Tennis: Etliche Stars sagen Australian Open ab
zuletzt aktualisiert: 13.01.2005 - 14:38Melbourne (rpo). Andre Agassis Start bei den Australian Open (17. bis 30. Januar) ist ernsthaft gefährdet. Der 34-Jährige zog sich beim Einladungsturnier im Kooyong-Stadion von Melbourne im US-Duell gegen Andy Roddick eine Hüftverletzung zu und war wenige Tage vor dem ersten Grand-Slam-Turnier des Jahres eher pessimistisch: "Erst war die Hüfte irgendwie verspannt, dann habe ich einen stechenden Schmerz gespürt und konnte mein Bein nicht mehr anheben. Im Moment würde ich behaupten, dass ich nächste Woche nicht spielen kann."
Auch Tommy Haas und Nicolas Kiefer, in Melbourne an Nummer 16 bzw. 21 gesetzt, sind nicht hundertprozentig fit. Haas unterzieht seinen lädierten Oberschenkel am Freitag einem letzten Härtetest, Kiefer ist noch von einem Grippe-Virus geschwächt. Dennoch dürfte einem Start der beiden Daviscupspieler nichts im Wege stehen.
Angeführt werden die Setzlisten von Titelverteidiger Roger Federer (Schweiz) und Lindsay Davenport (USA), die ebenfalls nicht fit ist und wegen einer fiebrigen Bronchitis auf ihr Viertelfinale in Sydney verzichtete. An Nummer zwei und drei folgen Andy Roddick (USA) und Lleyton Hewitt (Australien) bzw. Amelie Mauresmo (Frankreich) und Wimbledonsiegerin Maria Scharapowa (Russland).
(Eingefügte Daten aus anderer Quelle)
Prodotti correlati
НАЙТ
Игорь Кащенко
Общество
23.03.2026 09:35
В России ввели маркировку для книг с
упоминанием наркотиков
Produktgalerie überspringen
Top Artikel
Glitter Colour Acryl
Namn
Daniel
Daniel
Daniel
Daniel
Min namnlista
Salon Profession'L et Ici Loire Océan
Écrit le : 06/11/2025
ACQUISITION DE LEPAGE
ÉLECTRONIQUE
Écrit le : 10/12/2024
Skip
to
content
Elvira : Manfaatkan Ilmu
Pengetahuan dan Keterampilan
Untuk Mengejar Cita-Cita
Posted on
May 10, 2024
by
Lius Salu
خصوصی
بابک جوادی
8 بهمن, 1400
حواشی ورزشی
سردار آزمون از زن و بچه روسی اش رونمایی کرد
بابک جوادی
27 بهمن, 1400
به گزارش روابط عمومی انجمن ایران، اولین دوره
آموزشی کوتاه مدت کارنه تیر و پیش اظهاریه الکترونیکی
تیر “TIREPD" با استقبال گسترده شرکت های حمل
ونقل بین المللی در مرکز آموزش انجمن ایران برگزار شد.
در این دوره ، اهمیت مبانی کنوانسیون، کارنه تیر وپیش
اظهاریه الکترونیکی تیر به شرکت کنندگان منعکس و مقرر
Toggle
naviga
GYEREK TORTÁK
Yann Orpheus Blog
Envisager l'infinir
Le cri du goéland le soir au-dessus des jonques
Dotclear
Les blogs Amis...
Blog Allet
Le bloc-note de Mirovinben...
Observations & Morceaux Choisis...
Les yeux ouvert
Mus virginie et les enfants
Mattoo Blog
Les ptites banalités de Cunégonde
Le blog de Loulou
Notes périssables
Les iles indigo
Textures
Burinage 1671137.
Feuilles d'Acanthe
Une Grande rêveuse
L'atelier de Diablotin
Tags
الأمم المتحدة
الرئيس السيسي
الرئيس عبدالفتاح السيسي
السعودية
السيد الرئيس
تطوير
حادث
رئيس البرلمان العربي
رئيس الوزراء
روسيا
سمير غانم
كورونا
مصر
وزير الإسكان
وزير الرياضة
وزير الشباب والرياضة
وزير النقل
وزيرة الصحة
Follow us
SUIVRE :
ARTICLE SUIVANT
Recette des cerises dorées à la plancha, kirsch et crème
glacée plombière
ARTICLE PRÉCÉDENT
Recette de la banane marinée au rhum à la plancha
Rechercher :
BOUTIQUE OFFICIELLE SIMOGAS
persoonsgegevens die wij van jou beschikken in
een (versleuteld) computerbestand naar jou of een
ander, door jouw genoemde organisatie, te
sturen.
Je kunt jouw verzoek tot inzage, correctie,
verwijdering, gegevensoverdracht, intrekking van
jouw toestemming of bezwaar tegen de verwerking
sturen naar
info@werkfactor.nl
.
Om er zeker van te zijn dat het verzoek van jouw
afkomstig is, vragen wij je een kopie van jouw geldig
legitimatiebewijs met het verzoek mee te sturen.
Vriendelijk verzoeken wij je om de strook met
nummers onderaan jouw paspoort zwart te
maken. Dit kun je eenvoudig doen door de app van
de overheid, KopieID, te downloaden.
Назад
Die Auslosung findet am Freitag statt.
Auch Philippoussis muss passen
Die Liste der prominenten Absagen wird derweil immer länger. Am Donnerstag gab Mark Philippoussis seinen Verzicht auf das Turnier in seiner Heimatstadt Melbourne bekannt. Der 28-Jährige erlitt beim Hopman-Cup in der vergangenen Woche in Perth eine Adduktorenverletzung, die nicht rechtzeitig verheilt ist.
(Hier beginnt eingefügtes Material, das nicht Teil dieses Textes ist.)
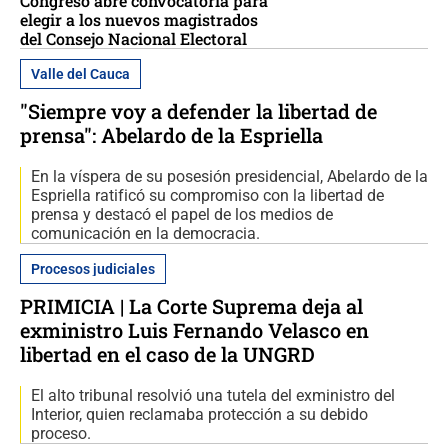
Congreso abre convocatoria para
elegir a los nuevos magistrados
del Consejo Nacional Electoral
Valle del Cauca
"Siempre voy a defender la libertad de
prensa": Abelardo de la Espriella
En la víspera de su posesión presidencial, Abelardo de la
Espriella ratificó su compromiso con la libertad de
prensa y destacó el papel de los medios de
comunicación en la democracia.
Procesos judiciales
PRIMICIA | La Corte Suprema deja al
exministro Luis Fernando Velasco en
libertad en el caso de la UNGRD
El alto tribunal resolvió una tutela del exministro del
Interior, quien reclamaba protección a su debido
proceso.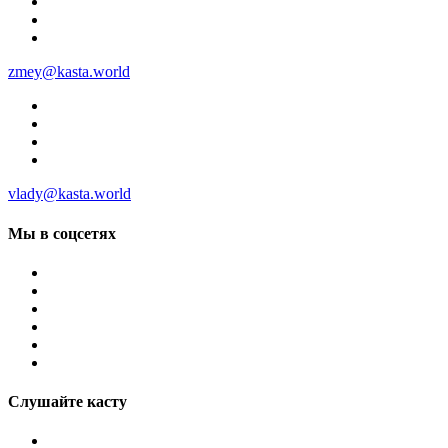
zmey@kasta.world
vlady@kasta.world
Мы в соцсетях
Слушайте касту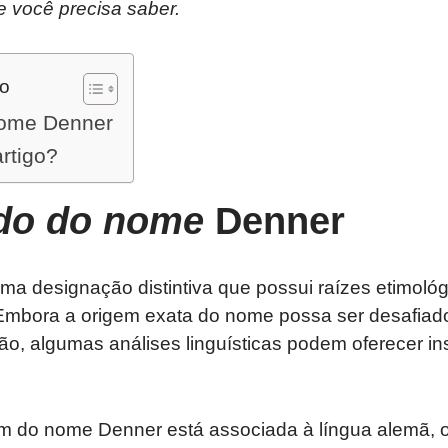
e você precisa saber.
do
nome Denner
artigo?
ado do nome
Denner
a designação distintiva que possui raízes etimológ
. Embora a origem exata do nome possa ser desafiad
ão, algumas análises linguísticas podem oferecer in
m do nome Denner está associada à língua alemã,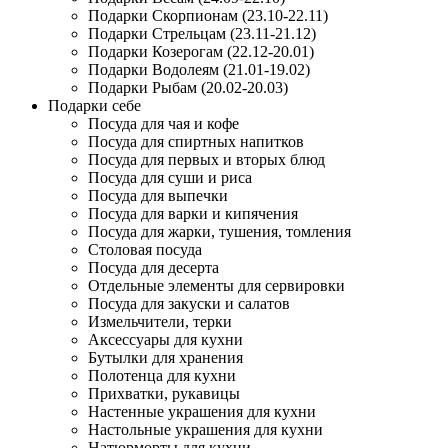
Подарки Скорпионам (23.10-22.11)
Подарки Стрельцам (23.11-21.12)
Подарки Козерогам (22.12-20.01)
Подарки Водолеям (21.01-19.02)
Подарки Рыбам (20.02-20.03)
Подарки себе
Посуда для чая и кофе
Посуда для спиртных напитков
Посуда для первых и вторых блюд
Посуда для суши и риса
Посуда для выпечки
Посуда для варки и кипячения
Посуда для жарки, тушения, томления
Столовая посуда
Посуда для десерта
Отдельные элементы для сервировки
Посуда для закуски и салатов
Измельчители, терки
Аксессуары для кухни
Бутылки для хранения
Полотенца для кухни
Прихватки, рукавицы
Настенные украшения для кухни
Настольные украшения для кухни
Натюрморты для кухни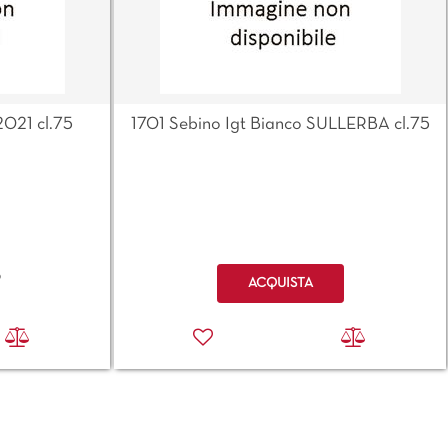
2021 cl.75
1701 Sebino Igt Bianco SULLERBA cl.75
Quantità
o
ACQUISTA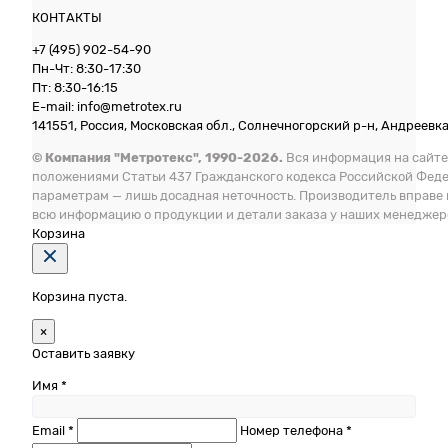
КОНТАКТЫ
+7 (495) 902-54-90
Пн-Чт: 8:30-17:30
Пт: 8:30-16:15
E-mail: info@metrotex.ru
141551, Россия, Московская обл., Солнечногорский р-н, Андреевка 
© Компания "Метротекс", 1990-2026.
Вся информация на сайте
положениями Статьи 437 Гражданского кодекса Российской Фед
параметрам — лишь досадная неточность. Производитель вправе
всю информацию о продукции и детали заказа у наших менеджер
Корзина
Корзина пуста.
×
Оставить заявку
Имя *
Email *
Номер телефона *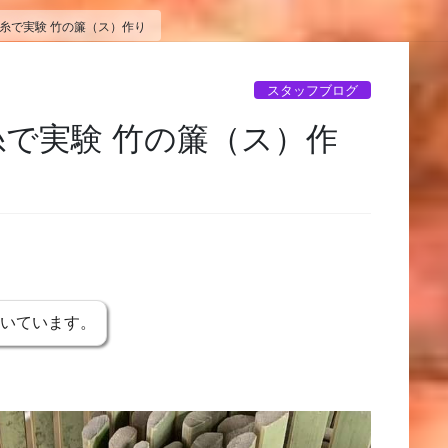
い糸で実験 竹の簾（ス）作り
スタッフブログ
糸で実験 竹の簾（ス）作
書いています。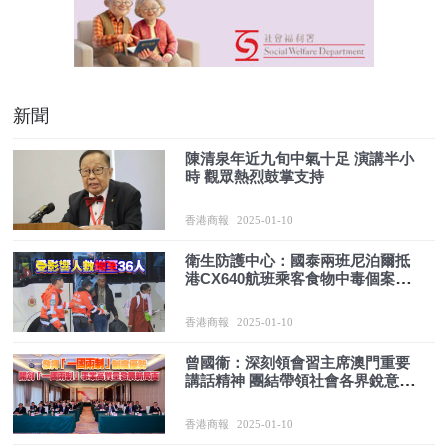
新聞
陳清泉年近九旬中氣十足 演講半小
時 觀眾熱烈鼓掌支持
香港商報
2025-01-10
衛生防護中心：國泰兩班尼泊爾抵
港CX640航班乘客食物中毒個案有
關連
香港商報
2025-01-10
曾國衞：深刻領會習主席澳門重要
講話精神 團結帶領社會各界銳意改
革
香港商報
2025-01-10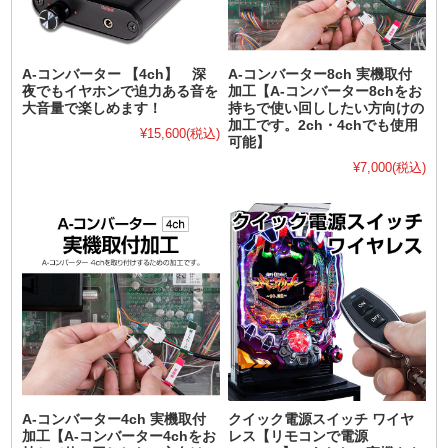
A-コンバーター 【4ch】 深
A-コンバーター8ch 実機取付
夜でもイヤホンで迫力ある音を
加工【A-コンバーター8chをお
大音量で楽しめます！
持ちで使い回ししたい方向けの
加工です。2ch・4chでも使用
¥15,600
(税込)
可能】
¥7,000
(税込)
A-コンバーター4ch 実機取付
クイック電源スイッチ ワイヤ
加工【A-コンバーター4chをお
レス【リモコンで電源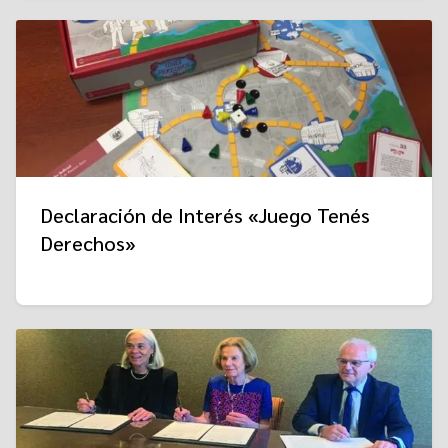
Declaración de Interés «Juego Tenés
Derechos»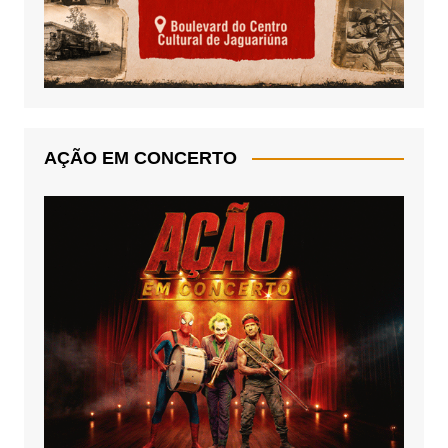
AÇÃO EM CONCERTO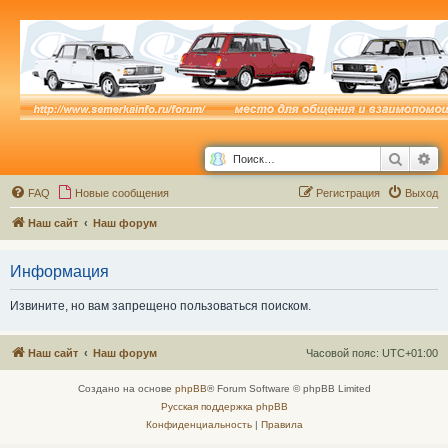
Поиск
Ра
FAQ
Новые сообщения
Р
е
г
и
с
т
р
а
ц
и
я
Выход
Наш сайт
Наш форум
Информация
Извините, но вам запрещено пользоваться поиском.
Наш сайт
Наш форум
Часовой пояс:
UTC+01:00
Создано на основе
phpBB
® Forum Software © phpBB Limited
Русская поддержка phpBB
Конфиденциальность
|
Правила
Auch Lindsay Davenport ist gesundheitlich absolut nicht auf der Höhe, ihre Absage wäre ein weiterer herber Verlust für das Turnier. Erst am Mittwoch hatte Jennifer Capriati, Melbourne-Siegerin 2001 und 2002, ihre Teilnahme wegen einer Verletzung an der rechten Schulter abgesagt.
Fehlen werden auch die Belgierinnen Justine Henin-Hardenne und Kim Clijsters. Titelverteidigerin Henin-Hardenne hat Probleme mit dem Knie, Clijsters fühlt sich nach einer Operation am linken Handgelenk im Mai 2004 noch nicht wieder fit für ein Grand-Slam-Turnier.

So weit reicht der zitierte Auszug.